■ **What is expected**
With pictures left out, copy exactly every line from the one containing "cada vez mais, encontra-se" through the end of the material.

■ **Dataset content**
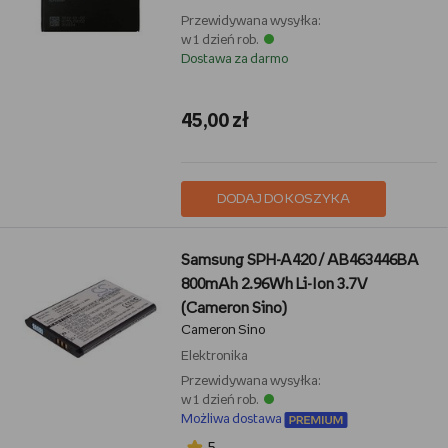
Przewidywana wysyłka:
w 1 dzień rob.
Dostawa za darmo
45,00 zł
DODAJ DO KOSZYKA
Samsung SPH-A420 / AB463446BA
800mAh 2.96Wh Li-Ion 3.7V
(Cameron Sino)
Cameron Sino
Elektronika
Przewidywana wysyłka:
w 1 dzień rob.
Możliwa dostawa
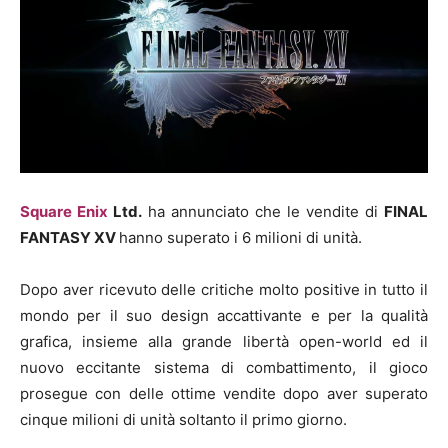
Square Enix
Ltd.
ha annunciato che le vendite di
FINAL
FANTASY XV
hanno superato i 6 milioni di unità.
Dopo aver ricevuto delle critiche molto positive in tutto il
mondo per il suo design accattivante e per la qualità
grafica, insieme alla grande libertà open-world ed il
nuovo eccitante sistema di combattimento, il gioco
prosegue con delle ottime vendite dopo aver superato
cinque milioni di unità soltanto il primo giorno.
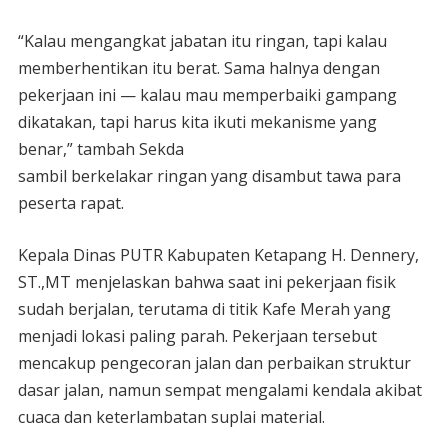
“Kalau mengangkat jabatan itu ringan, tapi kalau
memberhentikan itu berat. Sama halnya dengan
pekerjaan ini — kalau mau memperbaiki gampang
dikatakan, tapi harus kita ikuti mekanisme yang
benar,” tambah Sekda
sambil berkelakar ringan yang disambut tawa para
peserta rapat.
Kepala Dinas PUTR Kabupaten Ketapang H. Dennery,
ST.,MT menjelaskan bahwa saat ini pekerjaan fisik
sudah berjalan, terutama di titik Kafe Merah yang
menjadi lokasi paling parah. Pekerjaan tersebut
mencakup pengecoran jalan dan perbaikan struktur
dasar jalan, namun sempat mengalami kendala akibat
cuaca dan keterlambatan suplai material.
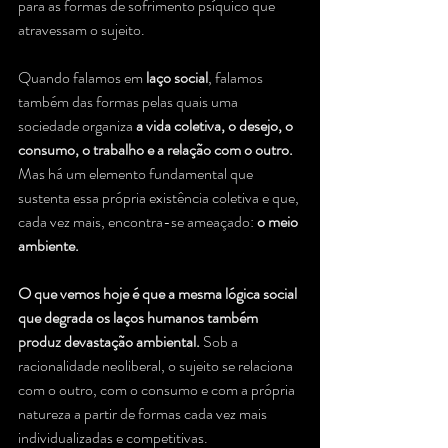
para as formas de sofrimento psíquico que 
atravessam o sujeito.
Quando falamos em 
laço social
, falamos 
também das formas pelas quais uma 
sociedade organiza 
a vida coletiva, o desejo, o 
consumo, o trabalho e a relação com o outro.
Mas há um elemento fundamental que 
sustenta essa própria existência coletiva e que, 
cada vez mais, encontra-se ameaçado: 
o meio 
ambiente.
O que vemos hoje é que a mesma lógica social 
que degrada os laços humanos também 
produz devastação ambiental.
 Sob a 
racionalidade neoliberal, o sujeito se relaciona 
com o outro, com o consumo e com a própria 
natureza a partir de formas cada vez mais 
individualizadas e competitivas.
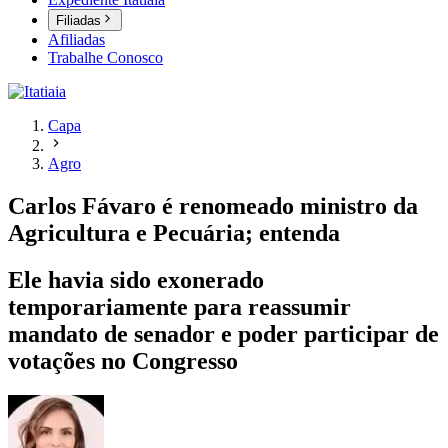
Filiadas
Afiliadas
Trabalhe Conosco
Capa
Agro
Carlos Fávaro é renomeado ministro da
Agricultura e Pecuária; entenda
Ele havia sido exonerado
temporariamente para reassumir
mandato de senador e poder participar de
votações no Congresso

■ **Result**
cada vez mais, encontra-se ameaçado: 
o meio 
ambiente.
O que vemos hoje é que a mesma lógica social 
que degrada os laços humanos também 
produz devastação ambiental.
 Sob a 
racionalidade neoliberal, o sujeito se relaciona 
com o outro, com o consumo e com a própria 
natureza a partir de formas cada vez mais 
individualizadas e competitivas.
Filiadas
Afiliadas
Trabalhe Conosco
Capa
Agro
Carlos Fávaro é renomeado ministro da
Agricultura e Pecuária; entenda
Ele havia sido exonerado
temporariamente para reassumir
mandato de senador e poder participar de
votações no Congresso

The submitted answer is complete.